Xochicalco (Nahuatl pronunciation: [ʃot͡ʃiˈkaɬko] (listen)) is a pre-Columbian archaeological site in Miacatlán Municipality in the western part of the Mexican state of Morelos. The name Xochicalco may be translated from Nahuatl as "in the house of Flowers". The site is located 38 km southwest of Cuernavaca, about 76 miles by road from Mexico City. The site is open to visitors all week, from 10 am to 5 pm, although access to the observatory is only allowed after noon. The apogee of Xochicalco came after the fall of Teotihuacan and it has been speculated that Xochicalco may have played a part in the fall of the Teotihuacan empire.

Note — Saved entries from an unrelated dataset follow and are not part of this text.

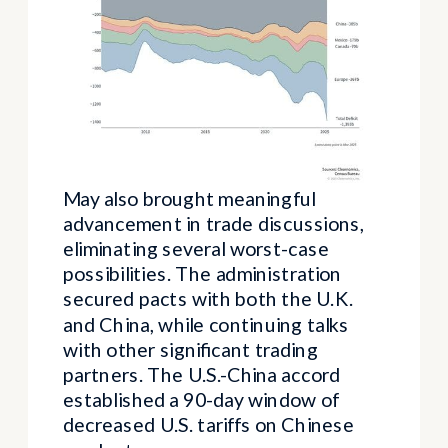
May also brought meaningful
advancement in trade discussions,
eliminating several worst-case
possibilities. The administration
secured pacts with both the U.K.
and China, while continuing talks
with other significant trading
partners. The U.S.-China accord
established a 90-day window of
decreased U.S. tariffs on Chinese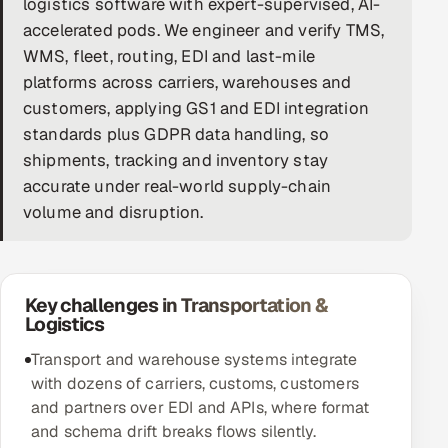
logistics software with expert-supervised, AI-
accelerated pods. We engineer and verify TMS,
DevOps
WMS, fleet, routing, EDI and last-mile
AI & ML Engineering
platforms across carriers, warehouses and
customers, applying GS1 and EDI integration
Infrastructure Service Management
standards plus GDPR data handling, so
shipments, tracking and inventory stay
Products
accurate under real-world supply-chain
RECRUITMENT
volume and disruption.
AI-Powered ATS
Career Intelligence
Key challenges in Transportation &
Logistics
AI & Proctored Interviews
Transport and warehouse systems integrate
HR
with dozens of carriers, customs, customers
HRMS
SOON
and partners over EDI and APIs, where format
and schema drift breaks flows silently.
SALES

The main ceremonial center is atop an artificially leveled hill, with remains of residential structures, mostly unexcavated, on long terraces covering the slopes. The site was first occupied by 200 BC, but did not develop into an urban center until the Epiclassic period (AD 700 – 900). Nearly all the standing architecture at the site was built at this time. At its peak, the city may have had a population of up to 20,000 people.

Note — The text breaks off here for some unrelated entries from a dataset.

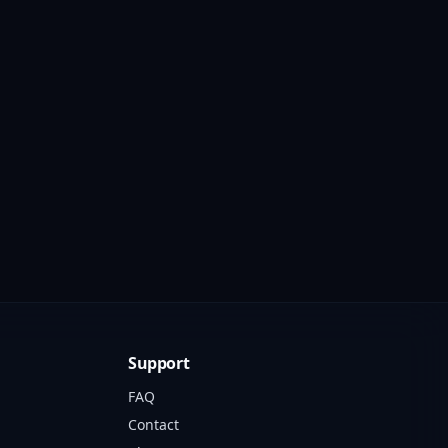
Support
FAQ
Contact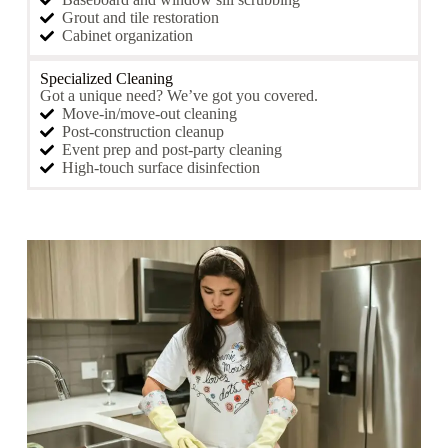
Grout and tile restoration
Cabinet organization
Specialized Cleaning
Got a unique need? We’ve got you covered.
Move-in/move-out cleaning
Post-construction cleanup
Event prep and post-party cleaning
High-touch surface disinfection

Of special interest are sculptured reliefs on the sides of some buildings. The Temple of the Feathered Serpent has fine stylized depictions of that deity in a style which includes apparent influences of Teotihuacan and Maya art. The high taluds of the pyramid bear relief carvings that depict towns that paid tribute to Xochicalco as well as several seated figures that look Mayan. It has been speculated that Xochicalco may have had a community of artists from other parts of Mesoamerica.
Other monuments at the site include several other step-pyramid temples, palaces, three ballcourts, sweat-baths, an unusual row of circular altars, and a cave with steps carved down into it. The site also has some free-standing sculptured stelae; others were removed from their original location and are now on display in the INAH museum in Mexico City and at the site museum.